- EXERCISE DESCRIPTION: Search the material below for the string "glace" and copy each line where it appears.
************
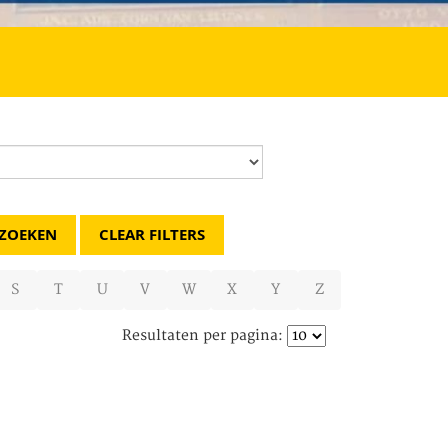
CLEAR FILTERS
S
T
U
V
W
X
Y
Z
Resultaten per pagina:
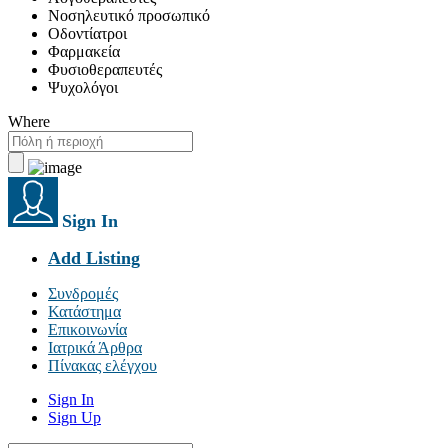
Νοσηλευτικό προσωπικό
Οδοντίατροι
Φαρμακεία
Φυσιοθεραπευτές
Ψυχολόγοι
Where
Sign In
Add Listing
Συνδρομές
Κατάστημα
Επικοινωνία
Ιατρικά Άρθρα
Πίνακας ελέγχου
Sign In
Sign Up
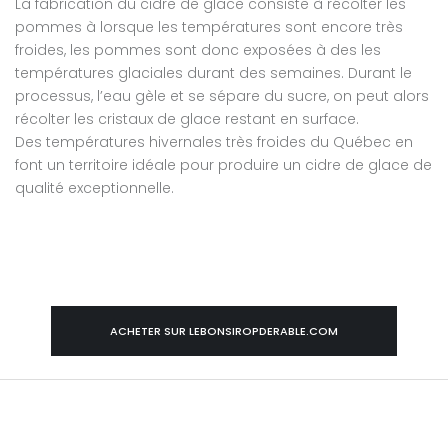
La fabrication du cidre de glace consiste à récolter les
pommes à lorsque les températures sont encore très
froides, les pommes sont donc exposées à des les
températures glaciales durant des semaines. Durant le
processus, l’eau gèle et se sépare du sucre, on peut alors
récolter les cristaux de glace restant en surface.
Des températures hivernales très froides du Québec en
font un territoire idéale pour produire un cidre de glace de
qualité exceptionnelle.
ACHETER SUR LEBONSIROPDERABLE.COM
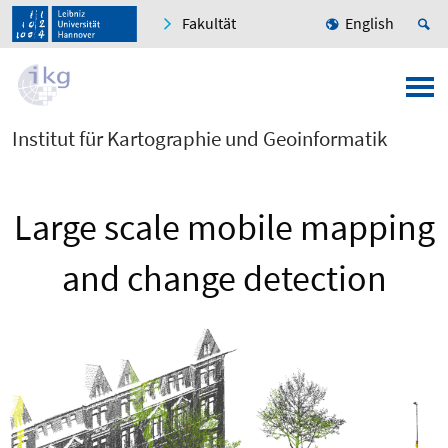
Fakultät
English
Institut für Kartographie und Geoinformatik
Large scale mobile mapping
and change detection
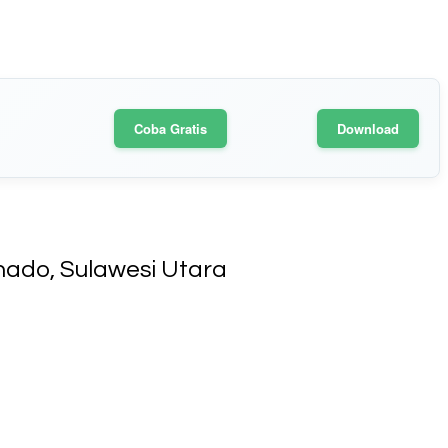
Coba Gratis
Download
nado, Sulawesi Utara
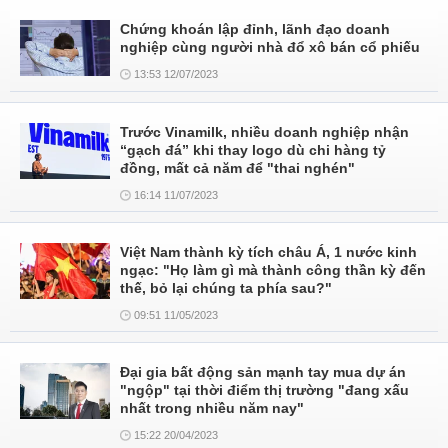
Chứng khoán lập đỉnh, lãnh đạo doanh
nghiệp cùng người nhà đổ xô bán cổ phiếu
13:53 12/07/2023
Trước Vinamilk, nhiều doanh nghiệp nhận
“gạch đá” khi thay logo dù chi hàng tỷ
đồng, mất cả năm để "thai nghén"
16:14 11/07/2023
Việt Nam thành kỳ tích châu Á, 1 nước kinh
ngạc: "Họ làm gì mà thành công thần kỳ đến
thế, bỏ lại chúng ta phía sau?"
09:51 11/05/2023
Đại gia bất động sản mạnh tay mua dự án
"ngộp" tại thời điểm thị trường "đang xấu
nhất trong nhiều năm nay"
15:22 20/04/2023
************
- WORKED SOLUTION:
La fabrication du cidre de glace consiste à récolter les
récolter les cristaux de glace restant en surface.
font un territoire idéale pour produire un cidre de glace de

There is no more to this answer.